It is worth noting that the displacement pressure curve for HPAM was smooth and stable, characteristic of typical viscous fluid behavior. In contrast, the pressure curves for the three agents showed significant and frequent fluctuations during both the rising and declining phases. These pressure fluctuations are a typical signature of the dynamic process where discrete, movable emulsion droplets undergo “plugging-breakthrough-re-plugging” at pore throats. The temporary trapping of a single droplet at a pore throat causes an instantaneous pressure rise, while its subsequent deformation, extrusion, or breakthrough under driving pressure leads to an instantaneous pressure drop. This phenomenon further confirms the significant contribution of emulsion plugging to the overall blocking effect.

2.7. Oil Displacement Mechanisms

Core CT scanning experiments were conducted to study the evolution of oil saturation in high- and low-permeability layers at different displacement stages. Based on the oil saturation data, the Dykstra-Parsons coefficient (Vdp), which characterizes the heterogeneity of spatial oil saturation distribution, was calculated. The calculation method of this index draws on the classical permeability Dykstra-Parsons coefficient and is applied here to the oil saturation field. The Vdp coefficient ranges from 0 to 1. A value of 0 indicates a very uniform oil saturation distribution in the reservoir, while a value of 1 indicates a very heterogeneous distribution. The CT scan results and Vdp coefficient calculations are shown in Figure 15 and Figure 16, and Table 2.

Figure 15.

Figure 15

CT scan oil saturation images of high permeability and low permeability rock cores at different displacement stages. (The blue arrows indicate the direction of displacement.)

Figure 16.

Figure 16

Oil saturation profiles of high- and low-permeability cores at different displacement stages.

Table 2.

Dykstra-Parsons coefficients of oil saturation at different development stages.

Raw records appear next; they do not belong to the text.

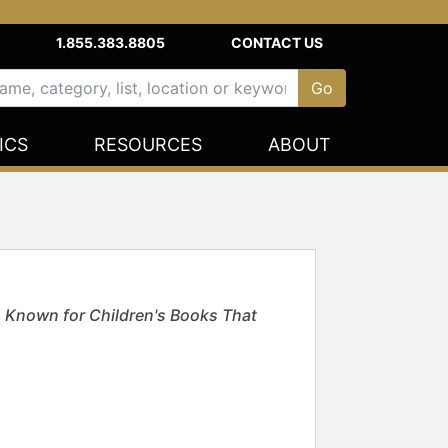
1.855.383.8805
CONTACT US
ICS
RESOURCES
ABOUT
n; Known for Children's Books That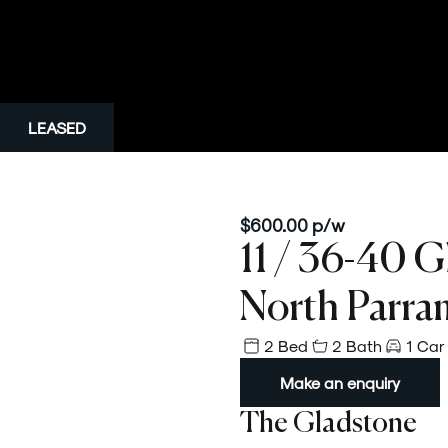
LEASED
$600.00 p/w
11 / 36-40 G
North Parra
2 Bed
2 Bath
1 Car
Make an enquiry
The Gladstone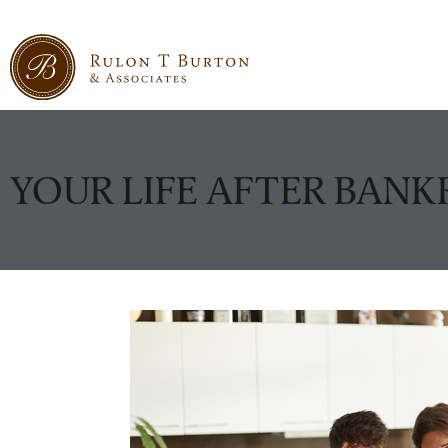
YOUR LIFE AFTER BAN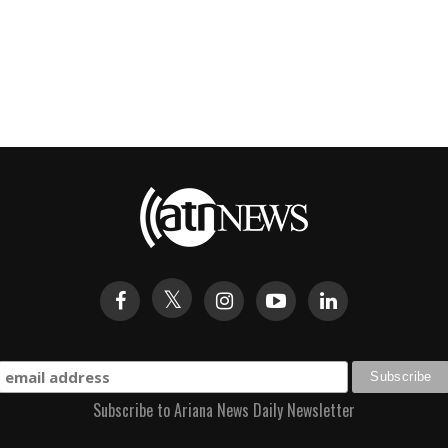
Subscribe to Ariana News Daily Newsletter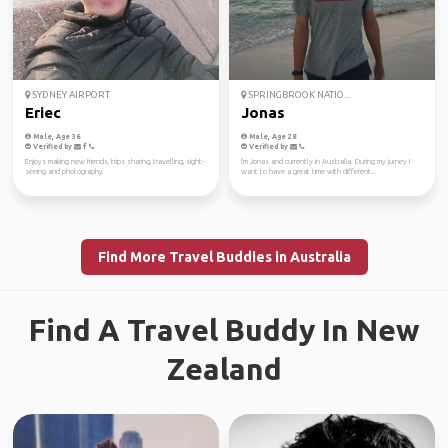
SYDNEY AIRPORT
SPRINGBROOK NATIO...
Eriec
Jonas
Male, Age 36
Male, Age 28
Verified by
Verified by
Enjoys making new friends, trips sharing, travelling, sight-
I'm Jonas and currently in Australia. During my jurney I
seeing and photography.
want to have a great time with different...
Find More Travel Buddies in Australia
Find A Travel Buddy In New
Zealand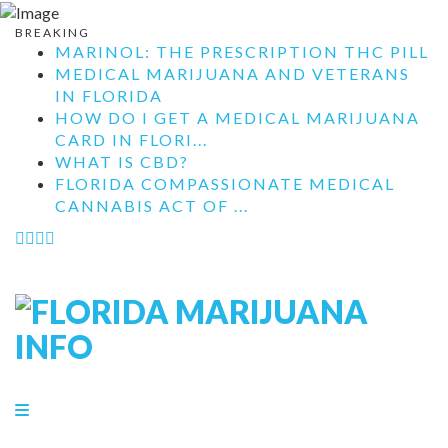
BREAKING
MARINOL: THE PRESCRIPTION THC PILL
MEDICAL MARIJUANA AND VETERANS
IN FLORIDA
HOW DO I GET A MEDICAL MARIJUANA
CARD IN FLORI...
WHAT IS CBD?
FLORIDA COMPASSIONATE MEDICAL
CANNABIS ACT OF ...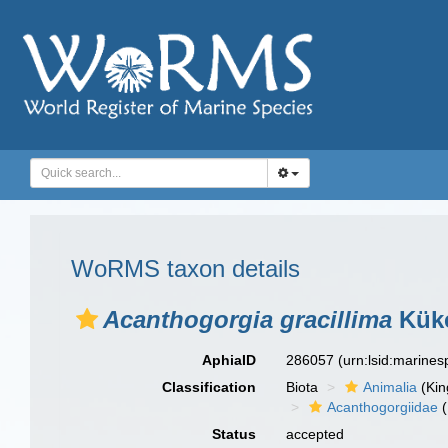
WoRMS taxon details
Acanthogorgia gracillima
Küke
AphiaID
286057
(urn:lsid:marine
Classification
Biota
Animalia
(Ki
Acanthogorgiidae
(
Status
accepted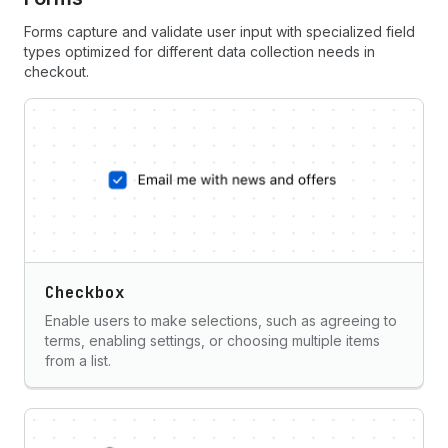
Forms capture and validate user input with specialized field
types optimized for different data collection needs in
checkout.
Checkbox
Enable users to make selections, such as agreeing to
terms, enabling settings, or choosing multiple items
from a list.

Stage High-Permeability Layer Dykstra-Parsons Coefficient Low-Permeability Layer Dykstra-Parsons Coefficient
Initial saturated oil 0.1 0.2
Water flooding 0.22 0.36
Agent flooding 0.75 0.57
Subsequent water flooding 0.38 0.41

During the initial oil saturation stage, influenced by the pore structure, the low-permeability layer was more difficult to saturate, resulting in a Vdp coefficient of 0.2, higher than the 0.1 in the high-permeability layer. This indicates that the low-permeability layer had stronger inherent saturation heterogeneity in its initial state.

In the water flooding stage, due to the oil-water mobility ratio, injected water preferentially formed dominant flow channels in the high-permeability layer. The overall oil saturation decreased by only 6–15%. The Vdp coefficients for the high- and low-permeability layers increased to 0.22 and 0.36, respectively, indicating that the water flooding process further exacerbated intra-layer heterogeneity and significantly enhanced fingering.

During the profile-control agent flooding stage, the agent preferentially entered the high-permeability layer. CT images showed a significant decrease in oil saturation near the core inlet, with saturation gradually increasing with distance. Cross-over points between the water flooding and agent flooding profiles appeared at 132 mm in the low-permeability layer and 154 mm in the high-permeability layer, indicating that the agent effectively mobilized oil near the inlet and pushed it deeper, forming an oil saturation bank. In this stage, the Vdp coefficient for the high-permeability layer sharply increased to 0.75, suggesting highly uneven flow paths due to emulsion blockage, successfully achieving fluid diversion. The Vdp coefficient for the low-permeability layer was 0.57, also reflecting significant reorganization of its internal flow structure.

Dynamic analysis of the effluent from the high-permeability layer further revealed the staged evolution of the displacement mechanism. In the early displacement stage (0.3 PV), with low adsorption loss of the agent, the system viscosity was high, and the emulsion droplet size was large (86 μm). Under the synergistic effect of high viscosity and large droplets, the blocking pressure reached 434 kPa. By the middle and late displacement stages (0.5 PV), as agent adsorption loss increased, the system viscosity decreased, and the emulsion droplet size reduced to 64 μm. The blocking pressure correspondingly dropped to 407 kPa, indicating that blocking intensity is positively correlated with both droplet size and system viscosity.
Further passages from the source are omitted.